Published Nov 11, 2016The opening scenes of Loving slowly and tenderly paint a picture of the insular bubble of domestic bliss enveloping a couple, the aptly named Richard (Joel Edgerton) and Mildred (Ruth Negga) Loving, in Virginia. She nervously tells him she's pregnant; "Good," he says.
For a man of few words, it's about as excited as Richard gets. He lives a humble life as a hard-working and decent bricklayer and enjoys tuning up cars for drag races within the community. But when he decides to take the mother of his unborn child to Washington to get married, it inevitably leads to the puncture of their domestic bubble. All because she's black and he's white. In 1958, that's illegal.
At a time when biographical films so often seem to manipulate historical facts for dramatic purposes, there are barely even enough narrative developments here to imagine that anything has been exaggerated for effect. The couple are apprehended shortly after their marriage and forced to leave the state for 25 years or risk being imprisoned for a year. Their life together out of state and away from their families includes raising a few children in a cramped house, but when one of their sons is hit by a car while playing in the streets, Mildred insists that it's time to move back home, where there's more space for them to play.

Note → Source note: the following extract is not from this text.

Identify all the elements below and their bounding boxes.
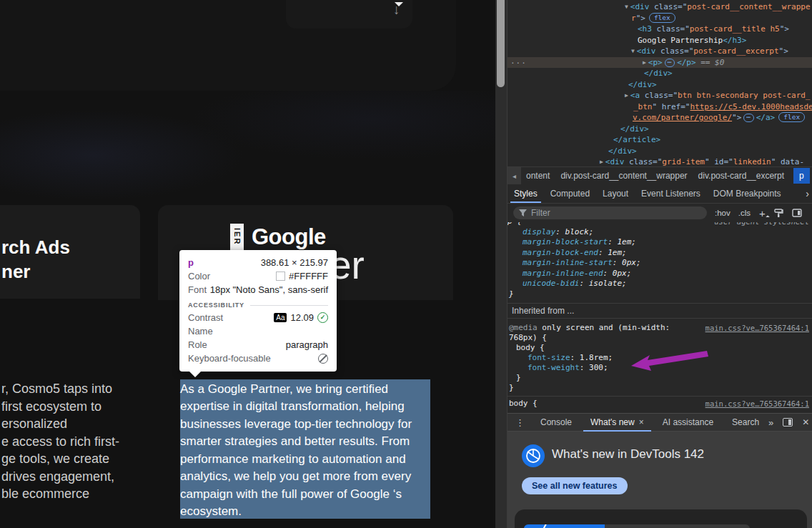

By the time an inexperienced and slightly overwhelmed lawyer from the ACLU (Nick Kroll, acquitting himself quite nicely in a mostly dramatic role) responds to a letter Mildred wrote and agrees to help them out, it's already over halfway into the film. The accompanying press surrounding the case (including a photo shoot for Life magazine with a genial photographer played by Michael Shannon) makes Richard especially uncomfortable, and exposes the couple to the kind of attention that can potentially put them in more danger.
In lesser hands, Loving might have featured the kind of ham-fisted courtroom drama where the accused and their lawyers deliver grandstanding speeches about the nature of equality while stereotypical racists plot to keep the two lovers apart, but writer-director Jeff Nichols (Mud, Midnight Special) has too much restraint for that. Instead, he focuses on the quiet moments between the pair as, over the years, the slow march of justice plods on, not to mention on the ever-present paranoia that the next car zooming down the dusty road to their house might be the one that tears them apart again.
The laconic pacing and lack of traditional tension might make the two-hour running time seem a little excessive, but it helps to humanize the historical impact of the case. Edgerton and Negga do masterful work without saying all that much, as they continue to oppose the unjust law simply by persevering and supporting each other in times of need and weakness, rather than with bluster. We're reminded that change is so often enacted not because of any righteous crusade but only because a senseless injustice happens to be standing in someone's own path to happiness.
It's impossible to watch the film and not consider the current state of the U.S. in the wake of Donald Trump being elected president. With xenophobia and intolerance rearing their ugly heads so prevalently yet again in the country, Loving doesn't seem nearly as far removed from the present as it should. But it serves as welcome reminder that blind hatred will never truly be able to extinguish the purity of love or halt the wheels of progress from moving forward — however slowly.